En particulier, le manque d'effort demandé aux collectivités locales rejaillit sur la consolidation budgétaire à réaliser au niveau de l'État, malgré les économies supplémentaires apparemment dégagées. Les contraintes imposées aux dépenses des administrations de sécurité sociale, malgré les précautions méthodologiques retenues, sont globalement respectées. C'est donc l'État, et en particulier la contraction de sa masse salariale, qui pèse en grande partie sur les incertitudes budgétaires relevées. Les « marges de prudence » affichées dans le programme du candidat n'y suffiront pas. Il faudra nécessairement que des mesures complémentaires prennent le relais. Leur volume, la rapidité de leur impact, plaident pour un ajustement préférentiel à court terme par l'impôt plutôt que par la dépense… à moins qu'il ne soit mis fin, de façon durable, à la rétrocession de 50% des économies réalisées dans la politique du un sur deux. Face à l'ampleur des ajustements à effectuer cela nous semblerait un moindre mal.

Conclusion

En dépit des apparences, le programme de Nicolas Sarkozy est de loin le plus chiffré des programmes présentés aux Français dans le cadre de la campagne présidentielle. Si des incertitudes demeurent, il a au moins le mérite d'afficher les efforts demandés et de permettre une reconstitution relativement documentée des ajustements budgétaires et financiers à réaliser durant la période. Si les marges de sécurité semblent incertaines, ce programme est le seul à proposer un éclairage global sur la trajectoire budgétaire à suivre.

[(

Solde recettes et dépenses, programme complémentaire/effets annonces (hors retraites [4])
2011 2012 2013 2014 2015 2016
-1,84 -1,08 -2,91 0,67 5,00 8,73

)]

[1] Par convention la présentation des soldes s'effectue en comparant le programme de stabilité au programme du candidat. En conséquence lorsque les soldes sont négatifs c'est qu'il existe un gain d'économies ou de recettes supplémentaire dans le programme de ce dernier par rapport au programme de stabilité. A contrario lorsque le solde est positif cela implique que l'effort du programme du candidat est insuffisant par rapport aux prévisions soumises à Bruxelles. L'unité retenue est le milliard d'euros.

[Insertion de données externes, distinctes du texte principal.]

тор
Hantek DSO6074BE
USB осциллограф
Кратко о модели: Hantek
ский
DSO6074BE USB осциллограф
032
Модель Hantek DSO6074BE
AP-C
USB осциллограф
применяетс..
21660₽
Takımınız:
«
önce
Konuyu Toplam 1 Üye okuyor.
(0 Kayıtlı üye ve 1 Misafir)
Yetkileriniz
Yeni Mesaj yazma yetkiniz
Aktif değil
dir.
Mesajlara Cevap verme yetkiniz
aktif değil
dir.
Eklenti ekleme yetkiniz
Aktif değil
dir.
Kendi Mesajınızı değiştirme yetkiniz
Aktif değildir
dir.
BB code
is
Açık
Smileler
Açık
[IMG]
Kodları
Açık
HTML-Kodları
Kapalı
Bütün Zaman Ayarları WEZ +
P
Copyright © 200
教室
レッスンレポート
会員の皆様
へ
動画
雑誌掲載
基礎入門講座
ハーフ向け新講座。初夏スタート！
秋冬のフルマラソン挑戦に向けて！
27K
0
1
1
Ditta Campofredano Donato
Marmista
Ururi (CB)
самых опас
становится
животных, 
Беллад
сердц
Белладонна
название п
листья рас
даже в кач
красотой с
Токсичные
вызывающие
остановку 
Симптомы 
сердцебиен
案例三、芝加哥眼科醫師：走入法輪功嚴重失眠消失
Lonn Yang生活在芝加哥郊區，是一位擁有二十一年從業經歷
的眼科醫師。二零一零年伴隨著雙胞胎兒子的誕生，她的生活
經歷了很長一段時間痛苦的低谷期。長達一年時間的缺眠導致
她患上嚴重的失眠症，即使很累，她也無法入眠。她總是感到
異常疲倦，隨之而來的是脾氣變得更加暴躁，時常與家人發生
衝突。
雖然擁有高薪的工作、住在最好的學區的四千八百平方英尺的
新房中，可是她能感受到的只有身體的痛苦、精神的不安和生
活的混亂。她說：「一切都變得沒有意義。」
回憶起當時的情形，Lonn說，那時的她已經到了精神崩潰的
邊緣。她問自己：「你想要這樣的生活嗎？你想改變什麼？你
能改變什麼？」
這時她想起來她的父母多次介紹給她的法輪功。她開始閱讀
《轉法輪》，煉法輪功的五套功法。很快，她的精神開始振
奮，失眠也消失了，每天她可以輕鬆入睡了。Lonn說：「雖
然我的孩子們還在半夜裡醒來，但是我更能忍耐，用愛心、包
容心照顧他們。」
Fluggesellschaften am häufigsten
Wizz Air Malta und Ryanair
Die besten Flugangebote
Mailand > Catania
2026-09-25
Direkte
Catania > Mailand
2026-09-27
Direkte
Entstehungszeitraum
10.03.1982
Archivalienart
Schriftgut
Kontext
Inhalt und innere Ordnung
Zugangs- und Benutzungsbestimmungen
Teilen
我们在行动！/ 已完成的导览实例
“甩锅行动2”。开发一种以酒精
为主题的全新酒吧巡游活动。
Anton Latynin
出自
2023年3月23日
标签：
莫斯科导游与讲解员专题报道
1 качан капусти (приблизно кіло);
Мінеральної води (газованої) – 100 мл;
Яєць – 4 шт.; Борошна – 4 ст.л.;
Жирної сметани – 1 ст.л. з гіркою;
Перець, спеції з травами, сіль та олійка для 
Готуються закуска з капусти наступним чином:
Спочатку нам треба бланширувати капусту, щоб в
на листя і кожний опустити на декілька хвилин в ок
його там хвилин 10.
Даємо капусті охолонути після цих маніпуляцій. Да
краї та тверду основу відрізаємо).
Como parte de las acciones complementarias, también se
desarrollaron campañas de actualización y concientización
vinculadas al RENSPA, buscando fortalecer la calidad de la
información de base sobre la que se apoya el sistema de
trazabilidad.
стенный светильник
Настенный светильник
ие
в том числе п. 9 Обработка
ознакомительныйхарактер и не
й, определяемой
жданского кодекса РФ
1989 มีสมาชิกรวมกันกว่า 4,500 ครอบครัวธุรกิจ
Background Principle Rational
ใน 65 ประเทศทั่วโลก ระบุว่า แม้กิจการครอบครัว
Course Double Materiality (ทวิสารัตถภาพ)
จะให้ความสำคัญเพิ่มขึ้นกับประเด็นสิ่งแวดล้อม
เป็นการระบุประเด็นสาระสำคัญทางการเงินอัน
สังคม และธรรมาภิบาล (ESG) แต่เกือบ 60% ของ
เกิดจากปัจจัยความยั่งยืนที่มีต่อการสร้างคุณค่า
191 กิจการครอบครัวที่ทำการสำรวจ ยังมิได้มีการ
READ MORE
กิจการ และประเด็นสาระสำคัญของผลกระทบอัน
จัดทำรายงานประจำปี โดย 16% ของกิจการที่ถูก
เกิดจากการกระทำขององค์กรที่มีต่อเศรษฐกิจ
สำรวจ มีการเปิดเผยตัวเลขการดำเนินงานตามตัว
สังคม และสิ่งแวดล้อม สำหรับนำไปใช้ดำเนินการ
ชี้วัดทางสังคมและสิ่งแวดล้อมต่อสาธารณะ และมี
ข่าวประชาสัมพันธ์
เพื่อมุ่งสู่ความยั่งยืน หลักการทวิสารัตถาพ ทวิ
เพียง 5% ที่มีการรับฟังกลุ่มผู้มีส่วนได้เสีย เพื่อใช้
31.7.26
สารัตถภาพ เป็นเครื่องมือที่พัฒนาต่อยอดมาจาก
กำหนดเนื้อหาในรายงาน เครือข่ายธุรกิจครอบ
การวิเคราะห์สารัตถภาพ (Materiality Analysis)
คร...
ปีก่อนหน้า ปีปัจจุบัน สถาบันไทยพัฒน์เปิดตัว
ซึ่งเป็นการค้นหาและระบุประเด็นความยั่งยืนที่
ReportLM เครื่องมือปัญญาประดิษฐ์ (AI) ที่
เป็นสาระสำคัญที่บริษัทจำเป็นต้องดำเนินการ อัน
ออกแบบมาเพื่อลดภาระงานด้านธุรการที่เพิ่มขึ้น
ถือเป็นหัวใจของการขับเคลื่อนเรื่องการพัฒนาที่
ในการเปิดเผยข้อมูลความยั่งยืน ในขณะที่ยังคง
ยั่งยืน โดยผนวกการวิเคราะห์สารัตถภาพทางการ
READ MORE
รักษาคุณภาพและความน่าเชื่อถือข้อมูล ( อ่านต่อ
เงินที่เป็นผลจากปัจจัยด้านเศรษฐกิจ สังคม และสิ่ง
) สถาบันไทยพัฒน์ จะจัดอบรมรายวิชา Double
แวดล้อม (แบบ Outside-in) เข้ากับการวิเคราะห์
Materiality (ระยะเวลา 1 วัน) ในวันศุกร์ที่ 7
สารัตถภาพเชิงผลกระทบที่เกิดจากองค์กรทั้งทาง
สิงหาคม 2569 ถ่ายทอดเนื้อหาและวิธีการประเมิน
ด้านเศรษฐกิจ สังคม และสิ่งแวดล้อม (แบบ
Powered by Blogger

[2] Il subsiste un différentiel de 1 milliard d'euros par rapport au programme de stabilité mais ce différentiel est en lui-même très peu signifiant.

[3] Voir rémunérations et pouvoir d'achat dans la fonction publique, statistiques et données de référence, 2010.

[4] Il faut noter que le programme de Nicolas Sarkozy respectant parfaitement les économies anticipées par la réforme des retraites, le différentiel par rapport au programme de stabilité est nul. L'effet est donc neutre sur la détermination du solde final.